Background: Revised International Staging System (R-ISS) is recently proposed risk stratification algorism based on ISS, cytogenetic risk, and lactate dehydrogenase in multiple myeloma (MM). Although R-ISS had an improved prognostic power compared to ISS, there is a problem that patients with stage II increase to 1.7 times. In this study, we evaluated survival outcomes and a new prognostic tool for MM patients classified as R-ISS II.

Methods: Retrospective data from 441 patients who were initially treated with a novel agent-containing regimens were analyzed.
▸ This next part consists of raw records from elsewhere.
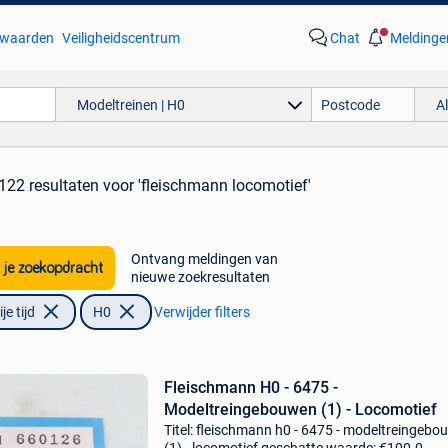
waarden
Veiligheidscentrum
Chat
Meldinge
Modeltreinen | H0
A
122 resultaten
voor 'fleischmann locomotief'
Ontvang meldingen van
 je zoekopdracht
nieuwe zoekresultaten
e tijd
H0
Verwijder filters
Fleischmann H0 - 6475 -
Modeltreingebouwen (1) - Locomotief
Titel: fleischmann h0 - 6475 - modeltreingeb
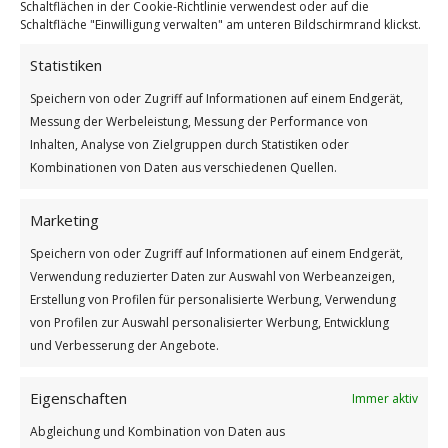
Schaltflächen in der Cookie-Richtlinie verwendest oder auf die
Schaltfläche "Einwilligung verwalten" am unteren Bildschirmrand klickst.
Statistiken
Im Leben geht es nicht um Meilensteine
Speichern von oder Zugriff auf Informationen auf einem Endgerät,
Weiterlesen
Messung der Werbeleistung, Messung der Performance von
Inhalten, Analyse von Zielgruppen durch Statistiken oder
Wie findest du diesen Beitrag?
Kombinationen von Daten aus verschiedenen Quellen.
[Total:
2
Average:
5
]
Marketing
/
/
23. FEBRUAR 2026
0 KOMMENTARE
VON
GÜNTER
Speichern von oder Zugriff auf Informationen auf einem Endgerät,
Verwendung reduzierter Daten zur Auswahl von Werbeanzeigen,
Erstellung von Profilen für personalisierte Werbung, Verwendung
von Profilen zur Auswahl personalisierter Werbung, Entwicklung
und Verbesserung der Angebote.
Eigenschaften
Immer aktiv
Impressum
Abgleichung und Kombination von Daten aus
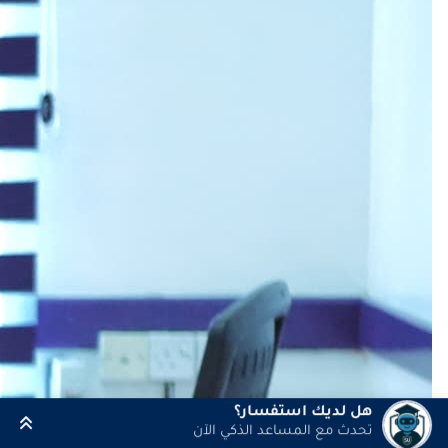
هل لديك استفسار؟
تحدث مع المساعد الذكي الآن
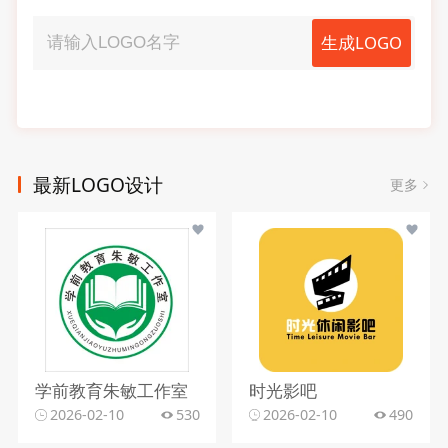
生成LOGO
最新LOGO设计
更多
学前教育朱敏工作室
时光影吧
2026-02-10
530
2026-02-10
490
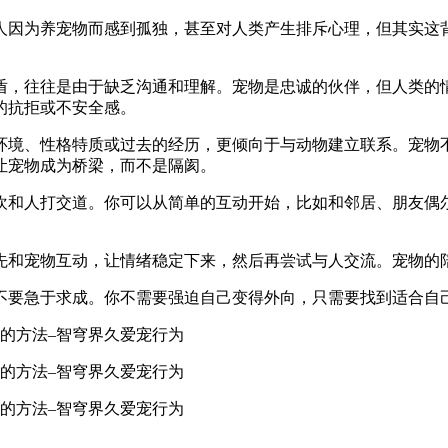
人因为养宠物而感到孤独，甚至对人类产生排斥心理，但其实这
盾，往往是由于缺乏沟通和理解。宠物是忠诚的伙伴，但人类的
的抗拒或不安全感。
环境、性格特质或过去的经历，更倾向于与动物建立联系。宠物
让宠物成为桥梁，而不是隔阂。
欢和人打交道。你可以从简单的互动开始，比如和邻居、朋友偶
。
先和宠物互动，让情绪稳定下来，然后再尝试与人交流。宠物的
不要急于求成。你不需要强迫自己变得外向，只需要找到适合自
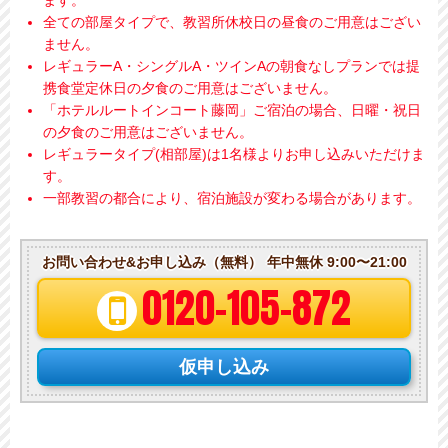
全ての部屋タイプで、教習所休校日の昼食のご用意はござい
ません。
レギュラーA・シングルA・ツインAの朝食なしプランでは提
携食堂定休日の夕食のご用意はございません。
「ホテルルートインコート藤岡」ご宿泊の場合、日曜・祝日
の夕食のご用意はございません。
レギュラータイプ(相部屋)は1名様よりお申し込みいただけま
す。
一部教習の都合により、宿泊施設が変わる場合があります。
お問い合わせ&お申し込み（無料）
年中無休 9:00〜21:00
0120-105-872
仮申し込み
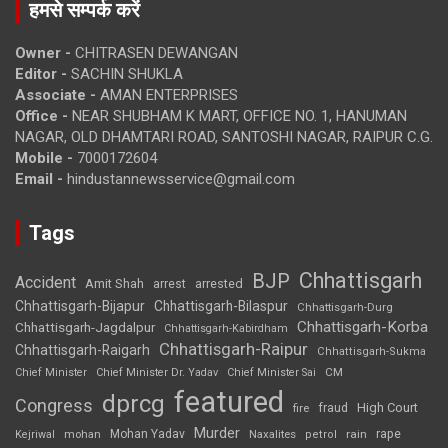
हमसे सम्पर्क करें
Owner -
CHITRASEN DEWANGAN
Editor -
SACHIN SHUKLA
Associate -
AMAN ENTERPRISES
Office -
NEAR SHUBHAM K MART, OFFICE NO. 1, HANUMAN
NAGAR, OLD DHAMTARI ROAD, SANTOSHI NAGAR, RAIPUR C.G.
Mobile -
7000172604
Email -
hindustannewsservice@gmail.com
Tags
Chhattisgarh
BJP
Accident
Amit Shah
arrested
arrest
Chhattisgarh-Bijapur
Chhattisgarh-Bilaspur
Chhattisgarh-Durg
Chhattisgarh-Korba
Chhattisgarh-Jagdalpur
Chhattisgarh-Kabirdham
Chhattisgarh-Raipur
Chhattisgarh-Raigarh
Chhattisgarh-Sukma
CM
Chief Minister
Chief Minister Dr. Yadav
Chief Minister Sai
featured
dprcg
Congress
High Court
fire
fraud
Murder
rape
Mohan Yadav
Naxalites
rain
Kejriwal
mohan
petrol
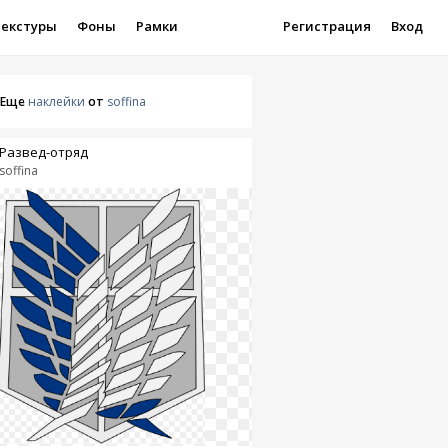
Текстуры
Фоны
Рамки
Регистрация
Вход
Еще
наклейки
от
soffina
Развед-отряд
soffina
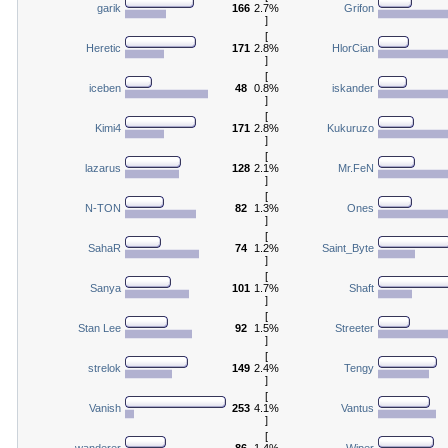
garik
166
2.7%
Grifon
]
[
Heretic
171
2.8%
HlorCian
]
[
iceben
48
0.8%
iskander
]
[
Kimi4
171
2.8%
Kukuruzo
]
[
lazarus
128
2.1%
Mr.FeN
]
[
N-TON
82
1.3%
Ones
]
[
SahaR
74
1.2%
Saint_Byte
]
[
Sanya
101
1.7%
Shaft
]
[
Stan Lee
92
1.5%
Streeter
]
[
strelok
149
2.4%
Tengy
]
[
Vanish
253
4.1%
Vantus
]
[
wanderer
86
1.4%
Wiper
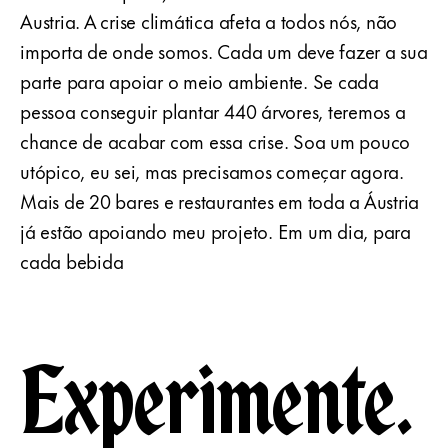
Austria. A crise climática afeta a todos nós, não
importa de onde somos. Cada um deve fazer a sua
parte para apoiar o meio ambiente. Se cada
pessoa conseguir plantar 440 árvores, teremos a
chance de acabar com essa crise. Soa um pouco
utópico, eu sei, mas precisamos começar agora.
Mais de 20 bares e restaurantes em toda a Áustria
já estão apoiando meu projeto. Em um dia, para
cada bebida
Experimente.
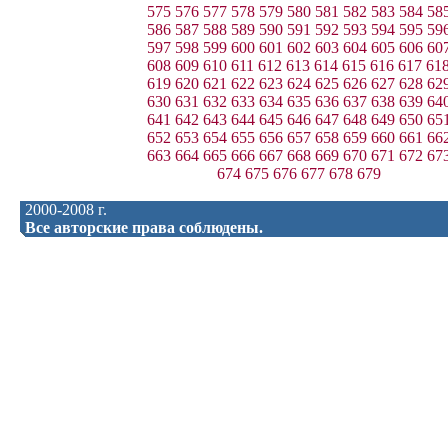
575
576
577
578
579
580
581
582
583
584
58
586
587
588
589
590
591
592
593
594
595
59
597
598
599
600
601
602
603
604
605
606
60
608
609
610
611
612
613
614
615
616
617
61
619
620
621
622
623
624
625
626
627
628
62
630
631
632
633
634
635
636
637
638
639
64
641
642
643
644
645
646
647
648
649
650
65
652
653
654
655
656
657
658
659
660
661
66
663
664
665
666
667
668
669
670
671
672
67
674
675
676
677
678
679
2000-2008 г.
Все авторские права соблюдены.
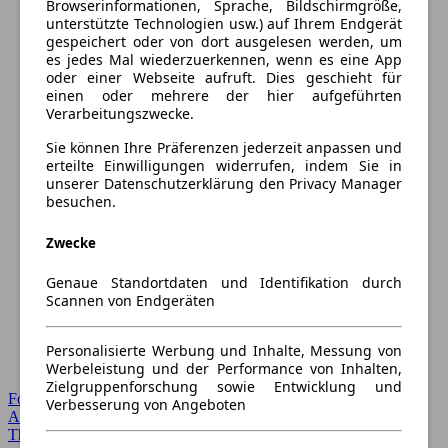
Browserinformationen, Sprache, Bildschirmgröße,
unterstützte Technologien usw.) auf Ihrem Endgerät
gespeichert oder von dort ausgelesen werden, um
es jedes Mal wiederzuerkennen, wenn es eine App
oder einer Webseite aufruft. Dies geschieht für
einen oder mehrere der hier aufgeführten
Verarbeitungszwecke.
Sie können Ihre Präferenzen jederzeit anpassen und
erteilte Einwilligungen widerrufen, indem Sie in
unserer Datenschutzerklärung den Privacy Manager
besuchen.
Zwecke
Genaue Standortdaten und Identifikation durch
Scannen von Endgeräten
Personalisierte Werbung und Inhalte, Messung von
Werbeleistung und der Performance von Inhalten,
Zielgruppenforschung sowie Entwicklung und
Forum Startseite
Verbesserung von Angeboten
Alle Auto-Foren
Themen-Forum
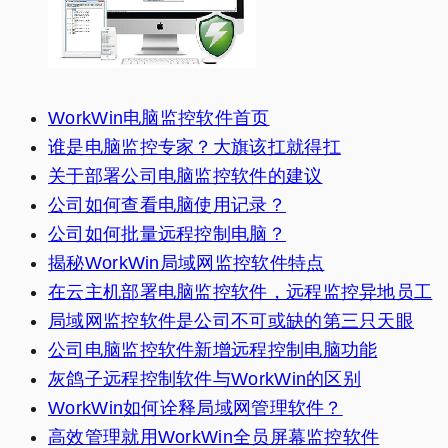
WorkWin电脑监控软件首页
谁是电脑监控专家？大旗该扛就得扛
关于部署公司电脑监控软件的建议
公司如何查看电脑使用记录？
公司如何批量远程控制电脑？
揭秘WorkWin局域网监控软件特点
在云主机部署电脑监控软件，远程监控异地员工
局域网监控软件是公司不可或缺的第三只天眼
公司电脑监控软件新增远程控制电脑功能
灰鸽子远程控制软件与WorkWin的区别
WorkWin如何诠释局域网管理软件？
高效管理就用WorkWin全员屏幕监控软件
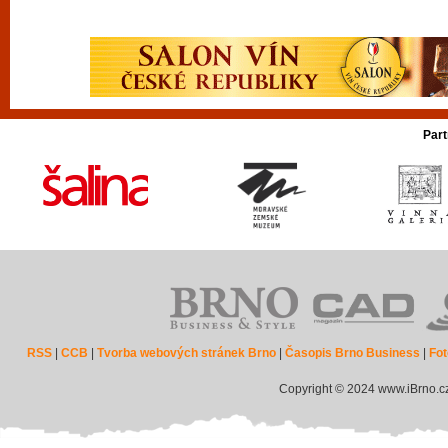
Part
RSS
|
CCB
|
Tvorba webových stránek Brno
|
Časopis Brno Business
|
Fot
Copyright © 2024 www.iBrno.c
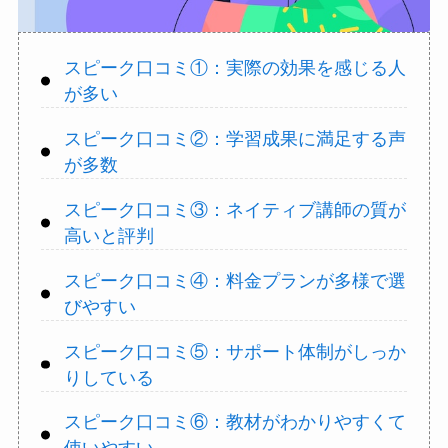
スピーク口コミ①：実際の効果を感じる人
が多い
スピーク口コミ②：学習成果に満足する声
が多数
スピーク口コミ③：ネイティブ講師の質が
高いと評判
スピーク口コミ④：料金プランが多様で選
びやすい
スピーク口コミ⑤：サポート体制がしっか
りしている
スピーク口コミ⑥：教材がわかりやすくて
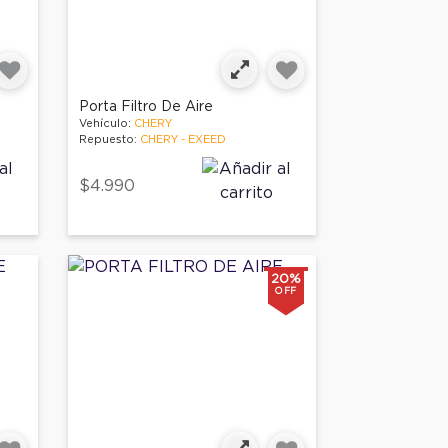
Porta Filtro De Aire
Vehículo:
CHERY
Repuesto:
CHERY - EXEED
$4.990
20%
OFF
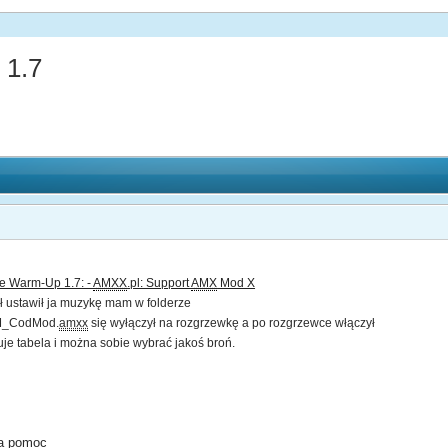
 1.7
te Warm-Up 1.7: -
AMXX
.pl: Support
AMX
Mod X
ł ustawił ja muzykę mam w folderze
TM_CodMod.
amxx
się wyłączył na rozgrzewkę a po rozgrzewce włączył
uje tabela i można sobie wybrać jakoś broń.
za pomoc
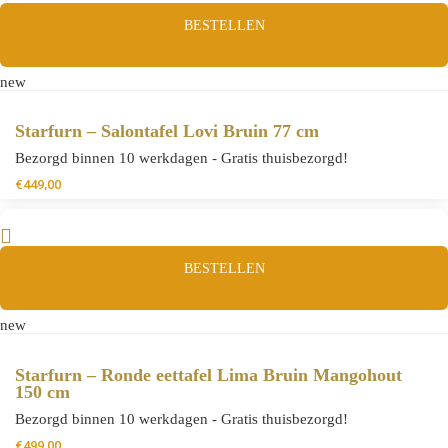
BESTELLEN
new
Starfurn – Salontafel Lovi Bruin 77 cm
Bezorgd binnen 10 werkdagen - Gratis thuisbezorgd!
€
449,00
BESTELLEN
new
Starfurn – Ronde eettafel Lima Bruin Mangohout
150 cm
Bezorgd binnen 10 werkdagen - Gratis thuisbezorgd!
€
499,00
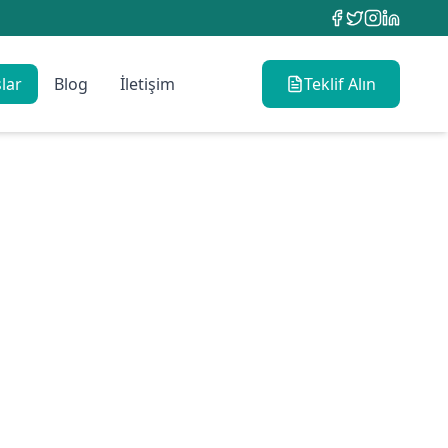
lar
Blog
İletişim
Teklif Alın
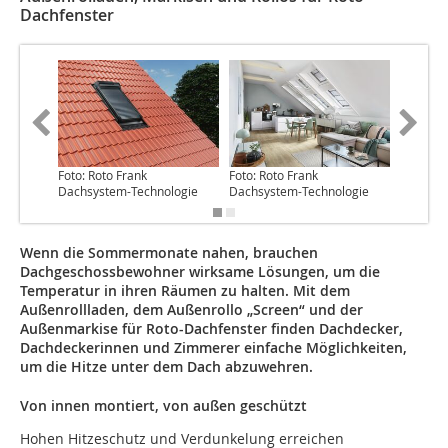
Dachfenster
Foto: Roto Frank
Foto: Roto Frank
Foto: Ro
Dachsystem-Technologie
Dachsystem-Technologie
Dachsys
Wenn die Sommermonate nahen, brauchen
Dachgeschossbewohner wirksame Lösungen, um die
Temperatur in ihren Räumen zu halten. Mit dem
Außenrollladen, dem Außenrollo „Screen“ und der
Außenmarkise für Roto-Dachfenster finden Dachdecker,
Dachdeckerinnen und Zimmerer einfache Möglichkeiten,
um die Hitze unter dem Dach abzuwehren.
Von innen montiert, von außen geschützt
Hohen Hitzeschutz und Verdunkelung erreichen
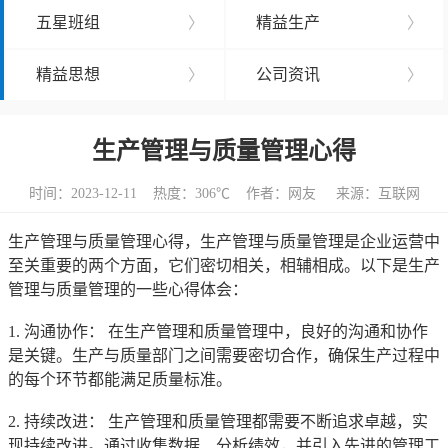
五星班组
〉
精益生产
〉
精益思想
〉
公司资讯
〉
生产管理与质量管理心得
时间：2023-12-11 热度：
306℃ 作者：网友 来源：互联网
生产管理与质量管理心得，生产管理与质量管理是企业运营中
至关重要的两个方面，它们密切相关，相辅相成。以下是生产
管理与质量管理的一些心得体会：
1. 沟通协作： 在生产管理和质量管理中，良好的沟通和协作
是关键。生产与质量部门之间需要密切合作，确保生产过程中
的每个环节都能满足质量标准。
2. 持续改进： 生产管理和质量管理都需要不断追求卓越，实
现持续改进。通过收集数据、分析绩效，并引入先进的管理工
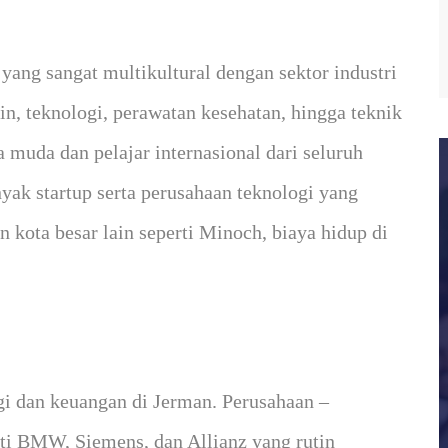
 yang sangat multikultural dengan sektor industri
n, teknologi, perawatan kesehatan, hingga teknik
 muda dan pelajar internasional dari seluruh
yak startup serta perusahaan teknologi yang
kota besar lain seperti Minoch, biaya hidup di
ggi dan keuangan di Jerman. Perusahaan –
erti BMW, Siemens, dan Allianz yang rutin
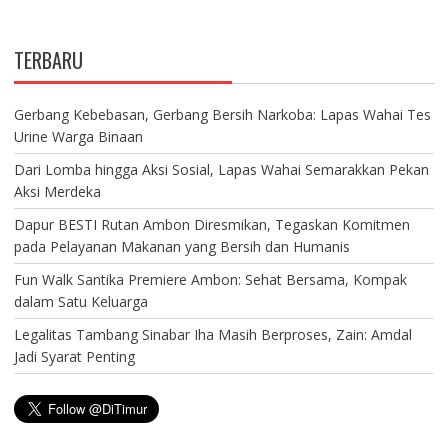
TERBARU
Gerbang Kebebasan, Gerbang Bersih Narkoba: Lapas Wahai Tes
Urine Warga Binaan
Dari Lomba hingga Aksi Sosial, Lapas Wahai Semarakkan Pekan
Aksi Merdeka
Dapur BESTI Rutan Ambon Diresmikan, Tegaskan Komitmen
pada Pelayanan Makanan yang Bersih dan Humanis
Fun Walk Santika Premiere Ambon: Sehat Bersama, Kompak
dalam Satu Keluarga
Legalitas Tambang Sinabar Iha Masih Berproses, Zain: Amdal
Jadi Syarat Penting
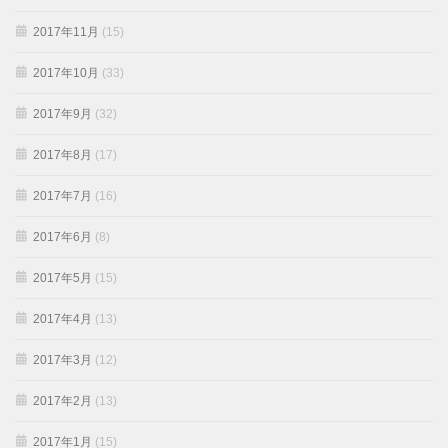
2017年11月
(15)
2017年10月
(33)
2017年9月
(32)
2017年8月
(17)
2017年7月
(16)
2017年6月
(8)
2017年5月
(15)
2017年4月
(13)
2017年3月
(12)
2017年2月
(13)
2017年1月
(15)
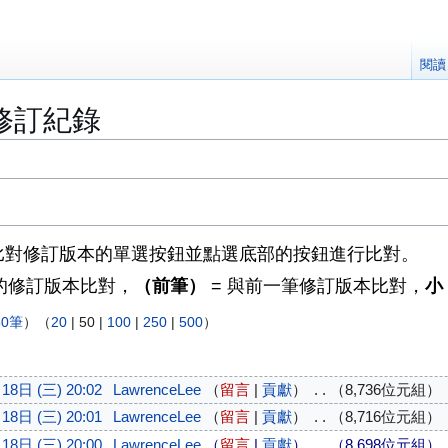
閱讀
修訂紀錄
比對修訂版本的單選按鈕並點選底部的按鈕進行比對。
的修訂版本比對，
（前筆）
= 與前一筆修訂版本比對，
小
0筆
）（
20
|
50
|
100
|
250
|
500
）
18日 (三) 20:02
LawrenceLee
留言
貢獻
8,736位元組
18日 (三) 20:01
LawrenceLee
留言
貢獻
8,716位元組
18日 (三) 20:00
LawrenceLee
留言
貢獻
8,698位元組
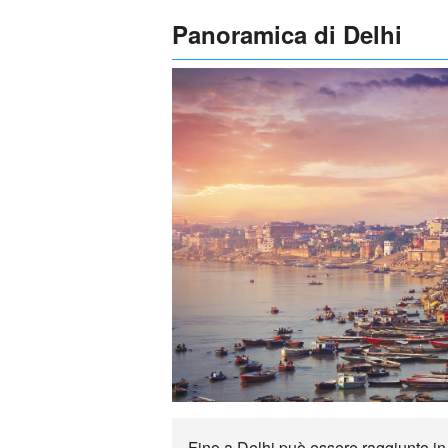
Panoramica di Delhi
Fino a Delhi può essere raggiunto in c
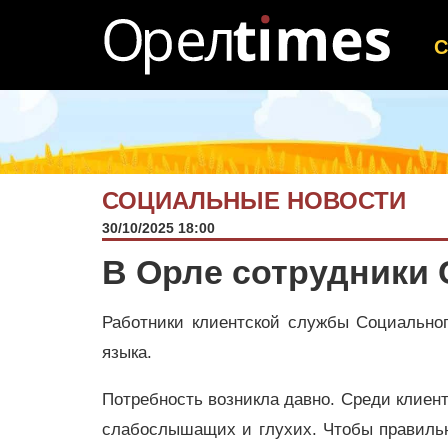
СОЦИАЛЬНЫЕ НОВОСТИ
30/10/2025 18:00
В Орле сотрудники
Работники клиентской службы Социальног
языка.
Потребность возникла давно. Среди клиен
слабослышащих и глухих. Чтобы правильн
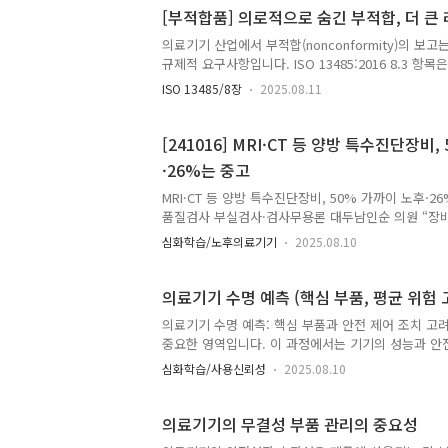
내 자원 제공, 그리고 품질정책에 대한 이해를 보장
[부적합품] 의로적으로 숨긴 부적합, 더 큰
다. 또한 품질시스템 규정에는 ..
의료기기 산업에서 부적합(nonconformity)의 
규제적 요구사항입니다. ISO 13485:2016 8.3 
구하며, 그 과정과 결과는 명확히 기록되어야 합니다
ISO 13485/8장
2025.08.11
를 ‘없다’고 하거나 축소 보고하는 사례가 관찰됩니다
의 왜곡된 품질 문화와 QA에 가해지는 구조적 압박에
가하면 본인의 책임이 커진다고 느끼거나, 업무가 과
[241016] MRI·CT 등 양방 특수진단장비
더 나아가 부적합이 많으면 ..
·26%는 중고
MRI·CT 등 양방 특수진단장비, 50% 가까이 노후·2
품질검사 부실검사·검사무용론 대두남인순 의원 “장비
차등제 실시해야”www.akomnews.com 핵심 쟁점
심화학습/노후의료기기
2025.08.10
음에도 수가가 동일해 개선 유인 부족품질검사 부적합
무용론’ 및 부실검사 의혹 제기제도적으로 장비 성능 
편 요구
의료기기 수명 예측 (핵심 부품, 평균 위험 
의료기기 수명 예측: 핵심 부품과 안전 제어 조치 
중요한 영역입니다. 이 과정에서는 기기의 성능과 안
니다. 의료기기의 수명을 결정하는 데 있어 몇 가지 
심화학습/사용신뢰성
2025.08.10
따라 다르게 적용될 수 있습니다. 핵심 부품의 기대
알려진 기대(예상) 수명을 기준으로 합니다. 이는 
평가하여 전체 기기의 수명을 추정하는 방식입니다. 
의료기기의 무결성 부품 관리의 중요성
품들에 초점을 맞춥니다. 크리티컬 컴포넌트의 교체 주기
Results: R-ISS staging system could discriminate survival outcome more clearly compared to ISS in patients treated with novel-agents [median overall survival (OS) times of R-ISS I vs. II. Vs. III was 76.3 vs. 51.3 vs. 30.3 months, P < 0.001]. By applying R-ISS, 6.2% of patients with ISS I, and 24.3% with ISS III were reclassified into R-ISS II. Overall, 290 patients (66%) was classified into R-ISS II and had wide range of survival outcomes (0.7-114.5 months). In multivariate analysis, poor performance status (PS) (HR 1.657, 95% CI 1.159-2.370, P =0.006), del (17p13) (HR 2.227, 95% CI 1.174-4.223), P = 0.014), and thrombocytopenia (HR 1.533, 95% CI 1.033-2.276, P = 0.034) were significantly associated with OS in patients with R-ISS II. Based on this analysis, we constructed a new prognostic model consisted of poor PS (1 point), del(17p13) (2 point), and thrombocytopenia (1point). Among the 290 patients, 152 patients (52.4%) were classified as low-risk (score 0), 109 (37.5%) as intermediate risk (score 1), and 29 (10%) as high risk (scores 2 or more). The median OS times for the corresponding risk groups was 57.5 months (95% CI 40.4-74.5), 30.2 months (95% CI 20.7-39.7), and 20.9 months (95% CI 6.4-35.3) (P <0.001).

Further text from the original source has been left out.